05-09-2016, 11:16 AM
1452706092-chandu.docx (Size: 32.14 KB / Downloads: 5)
Introduction
Think about a creating a car which would be controlled by your voice. By giving a command, the car would drive you to your destination. The voice recognition algorithm we used could be applied to daily life; for example it would be most helpful to disabled people to perform their daily work. We created a speech controlled car using various electrical and mechanical domains such as digital signal processing, analog circuit design, and interfacing the car with the Mega32.
We were both interested in building some kind of robot. We researched projects that had been done in the field of robotics and there existed a line follower robot, and sensor robots but none of them used speech to control a robot. In the digital world, it would be cool to make a robot which obeys human speech commands and performs errands. In the movie “I, Robot”, (where our project idea came from) they showed a high tech robotic car responding to vocal commands and driving according to human speech. We picked a part of the theme of the movie to make a car move using speech recognition. The required computation to process speech would normally overflow the mega32 memory, but we found a nice algorithm from a website by Tor Aamodt, from the ECE department at the University of British Columbia that would fit within our constraint.
• Background math:
Speech Analysis:
In order to analyze speech, we needed to look at the frequency content of the detected word. To do this we used several 4th order Chebyshev band pass filters. To create 4th order filters, we cascaded two second order filters using the following "Direct Form II Transposed" implementation of a difference equations.

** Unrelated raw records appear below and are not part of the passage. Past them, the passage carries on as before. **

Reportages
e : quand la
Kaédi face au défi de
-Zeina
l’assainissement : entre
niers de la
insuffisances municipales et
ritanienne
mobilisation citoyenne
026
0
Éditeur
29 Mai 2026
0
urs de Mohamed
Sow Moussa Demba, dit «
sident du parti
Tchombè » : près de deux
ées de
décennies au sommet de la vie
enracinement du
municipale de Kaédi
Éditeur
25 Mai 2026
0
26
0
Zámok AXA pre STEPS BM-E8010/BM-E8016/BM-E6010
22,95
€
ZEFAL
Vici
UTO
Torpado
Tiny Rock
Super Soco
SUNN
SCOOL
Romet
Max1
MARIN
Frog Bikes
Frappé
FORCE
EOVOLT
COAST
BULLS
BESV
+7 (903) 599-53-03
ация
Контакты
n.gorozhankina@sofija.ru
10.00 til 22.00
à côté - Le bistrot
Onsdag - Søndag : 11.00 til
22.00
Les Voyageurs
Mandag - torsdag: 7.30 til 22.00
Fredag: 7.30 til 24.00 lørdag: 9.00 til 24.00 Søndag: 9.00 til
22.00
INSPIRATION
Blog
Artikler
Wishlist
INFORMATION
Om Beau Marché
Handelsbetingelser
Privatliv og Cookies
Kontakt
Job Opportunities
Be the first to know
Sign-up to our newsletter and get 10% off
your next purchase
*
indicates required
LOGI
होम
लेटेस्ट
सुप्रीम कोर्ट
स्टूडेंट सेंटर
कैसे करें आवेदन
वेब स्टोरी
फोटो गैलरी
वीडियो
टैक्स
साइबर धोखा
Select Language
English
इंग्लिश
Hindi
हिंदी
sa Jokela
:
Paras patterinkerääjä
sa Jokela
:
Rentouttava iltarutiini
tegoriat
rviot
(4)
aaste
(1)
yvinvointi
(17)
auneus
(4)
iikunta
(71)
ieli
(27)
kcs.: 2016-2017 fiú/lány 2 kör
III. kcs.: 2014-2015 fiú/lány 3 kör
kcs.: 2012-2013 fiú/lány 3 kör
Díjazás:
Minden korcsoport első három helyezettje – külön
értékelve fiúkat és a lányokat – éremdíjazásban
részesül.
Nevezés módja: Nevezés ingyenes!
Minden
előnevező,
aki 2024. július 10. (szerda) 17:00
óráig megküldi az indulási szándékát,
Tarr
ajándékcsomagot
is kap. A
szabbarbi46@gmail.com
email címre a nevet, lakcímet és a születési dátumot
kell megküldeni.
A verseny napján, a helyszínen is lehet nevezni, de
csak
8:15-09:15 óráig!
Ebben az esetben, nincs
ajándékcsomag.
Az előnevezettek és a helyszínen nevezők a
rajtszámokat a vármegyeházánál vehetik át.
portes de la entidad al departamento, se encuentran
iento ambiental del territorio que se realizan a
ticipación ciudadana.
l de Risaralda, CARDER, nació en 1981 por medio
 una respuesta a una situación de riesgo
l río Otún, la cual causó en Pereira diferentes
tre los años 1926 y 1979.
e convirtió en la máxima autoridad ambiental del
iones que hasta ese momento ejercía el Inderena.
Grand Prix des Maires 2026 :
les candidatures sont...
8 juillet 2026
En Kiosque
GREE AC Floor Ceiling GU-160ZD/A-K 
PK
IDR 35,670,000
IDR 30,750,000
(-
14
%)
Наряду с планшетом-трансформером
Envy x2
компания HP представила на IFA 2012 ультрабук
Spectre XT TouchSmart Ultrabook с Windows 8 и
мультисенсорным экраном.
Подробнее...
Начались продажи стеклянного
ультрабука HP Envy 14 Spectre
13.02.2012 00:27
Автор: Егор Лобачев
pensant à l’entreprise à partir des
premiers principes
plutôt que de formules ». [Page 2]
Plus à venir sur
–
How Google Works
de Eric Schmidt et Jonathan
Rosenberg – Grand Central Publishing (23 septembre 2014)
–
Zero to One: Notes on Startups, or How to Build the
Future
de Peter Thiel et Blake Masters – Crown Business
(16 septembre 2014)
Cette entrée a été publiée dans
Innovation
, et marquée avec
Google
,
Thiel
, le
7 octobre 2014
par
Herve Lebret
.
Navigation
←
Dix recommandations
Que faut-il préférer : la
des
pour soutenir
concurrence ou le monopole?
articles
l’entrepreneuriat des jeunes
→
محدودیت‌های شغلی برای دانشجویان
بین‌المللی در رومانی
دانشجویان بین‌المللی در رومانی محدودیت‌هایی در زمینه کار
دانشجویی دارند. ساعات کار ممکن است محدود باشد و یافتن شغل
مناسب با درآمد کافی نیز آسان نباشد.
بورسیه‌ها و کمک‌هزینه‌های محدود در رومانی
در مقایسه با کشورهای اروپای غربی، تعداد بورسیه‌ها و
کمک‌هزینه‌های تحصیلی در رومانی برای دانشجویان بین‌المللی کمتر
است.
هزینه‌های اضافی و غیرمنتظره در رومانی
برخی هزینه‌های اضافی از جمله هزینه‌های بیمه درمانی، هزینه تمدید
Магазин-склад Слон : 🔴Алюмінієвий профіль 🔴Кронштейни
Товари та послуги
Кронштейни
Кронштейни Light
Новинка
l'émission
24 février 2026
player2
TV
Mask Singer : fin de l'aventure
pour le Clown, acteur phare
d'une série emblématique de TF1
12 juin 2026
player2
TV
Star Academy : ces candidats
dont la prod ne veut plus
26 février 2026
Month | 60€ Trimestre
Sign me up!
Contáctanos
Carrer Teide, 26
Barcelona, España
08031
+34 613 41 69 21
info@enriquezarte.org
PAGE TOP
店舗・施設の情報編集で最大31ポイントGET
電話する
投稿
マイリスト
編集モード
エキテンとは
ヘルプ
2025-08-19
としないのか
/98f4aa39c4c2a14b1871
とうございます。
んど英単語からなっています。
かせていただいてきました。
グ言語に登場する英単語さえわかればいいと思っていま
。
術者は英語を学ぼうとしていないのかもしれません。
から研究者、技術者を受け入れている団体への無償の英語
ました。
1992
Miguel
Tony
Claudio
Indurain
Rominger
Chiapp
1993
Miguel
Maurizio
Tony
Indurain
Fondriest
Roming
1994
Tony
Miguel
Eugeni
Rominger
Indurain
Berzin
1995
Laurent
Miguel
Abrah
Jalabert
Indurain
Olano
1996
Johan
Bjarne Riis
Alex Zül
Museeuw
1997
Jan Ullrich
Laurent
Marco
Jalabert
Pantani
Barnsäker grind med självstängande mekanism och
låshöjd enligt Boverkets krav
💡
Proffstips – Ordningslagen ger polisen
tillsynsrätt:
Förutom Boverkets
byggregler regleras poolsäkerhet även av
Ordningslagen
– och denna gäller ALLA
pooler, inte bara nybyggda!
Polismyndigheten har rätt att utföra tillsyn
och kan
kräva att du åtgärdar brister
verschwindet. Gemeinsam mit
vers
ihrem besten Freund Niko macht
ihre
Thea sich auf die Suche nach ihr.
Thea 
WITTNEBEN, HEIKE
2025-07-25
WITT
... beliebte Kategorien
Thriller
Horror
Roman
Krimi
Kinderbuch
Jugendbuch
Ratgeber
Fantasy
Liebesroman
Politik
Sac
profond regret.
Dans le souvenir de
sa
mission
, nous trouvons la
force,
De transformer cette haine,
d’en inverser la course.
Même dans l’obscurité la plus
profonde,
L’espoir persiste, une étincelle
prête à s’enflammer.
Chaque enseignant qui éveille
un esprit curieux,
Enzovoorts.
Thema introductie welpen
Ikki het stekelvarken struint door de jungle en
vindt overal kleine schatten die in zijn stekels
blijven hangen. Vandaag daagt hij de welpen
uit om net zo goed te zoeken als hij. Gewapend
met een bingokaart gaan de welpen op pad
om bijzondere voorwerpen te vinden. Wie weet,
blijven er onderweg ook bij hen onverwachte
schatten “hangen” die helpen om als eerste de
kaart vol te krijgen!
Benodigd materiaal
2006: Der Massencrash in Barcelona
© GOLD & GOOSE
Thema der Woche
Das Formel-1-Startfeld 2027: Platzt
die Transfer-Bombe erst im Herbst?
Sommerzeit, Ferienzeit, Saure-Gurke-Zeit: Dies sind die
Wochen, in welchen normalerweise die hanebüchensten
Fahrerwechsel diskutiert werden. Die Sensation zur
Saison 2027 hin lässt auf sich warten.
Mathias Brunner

• Initial-Threshold Calculation:
At start up as part of the initialization the program reads the ADC input using timercounter0 and accumulates its value 256 times. By interpreting the read in ADC value as a number between 1 to 1/256, in fixed point, and accumulating 256 times. The average value of ADC was calculated without doing a multiply or divide. Three average values are taken each with a 16.4msec delay between the samples. After receiving three average values, the threshold value is to be four times the value of the median number. The threshold value is useful to detect when a word has been spoken or not.
• Fingerprint Generation:
The program considers a word detected if a sample value from the ADC is greater than the threshold value. Every sample of ADC is typecast to an int and stored in a dummy variable Ain. The Ain value passes through 8 4th order Chebyshev band pass filters with a 40 dB stop band for 2000 samples (half a second) once a word has been detected. When a filter is used its output is squared and that value is accumulated with the previous squares of the filter output. After 125 samples the accumulated value is stored as a data point in the fingerprint of that word. The accumulator is then cleared and the process is begun again. After 2000 samples 16 points have been generated from each filter, thus every sampled word is divided up into 16 parts. Our code is based around using 10 filters and since each one outputs 16 data points every fingerprint is made up of 160 data points.
Project Results
Since we had to pass the ADC output through all of the filters faster than our sample time; the time it took do all the filter calculations was very important. We were able to run through 9 filters in under 4000 cycles, which is the amount of cycles available when sampling from the ADC at 4 KHz. The fingerprint comparison function did not have a speed requirement and so the cycle time for that was unimportant. The program was able to recognize five words, but sometimes it would become confused and match the incorrect word if the word that was spoken varied too much from the word stored in the dictionary. As a rough estimate the program recognized the correct word about 70% of the time a valid word was spoken. The program achieved success using Chirag’s voice, and with sufficient practice a person could say the same word with a small enough variation for the program to recognize the spoken word most of the time. For the general person though the recognition program would have a much lower percentage of success. Also the words in the dictionary are words spoken by only one person. If someone else said the same words it is unlikely the program would recognize the correct word most of the time, if at all.
For safety an testing we made sure the PWM signals sent to the car were as close to neutral as possible, while still letting the move go forward and backward. We did this to prevent the car from going out of control and potentially hurting others. Our project did not use any RF signals and the board we used ran just off of a battery so there were no physical connections to anything involving other peoples projects. Also the only pins switching state were the pins for the PWM, which were mostly covered by wire.
Conclusion
At the beginning of our project, we set a goal to recognize five words, at the end of project we got five words to be recognized. However our five words needed to be orthogonal to each other because our filters were not giving a high enough resolution and inaccuracy in fingerprint calculations due to using fix point arithmetic made the lookup function to be error prone. As a result, we had to pick various different words that sound apart. If we had to do this again instead of trying to use the Euclidean distance formula to match words we would like to try do perform a correlation of the two fingerprints. A correlation is less sensitive to amplitude differences and is a better way of identifying patterns between two objects. If we had faster process chip, we could modified our algorithm to add more filters, perform Fourier transform, or floating point arithmetic in order to improve our results.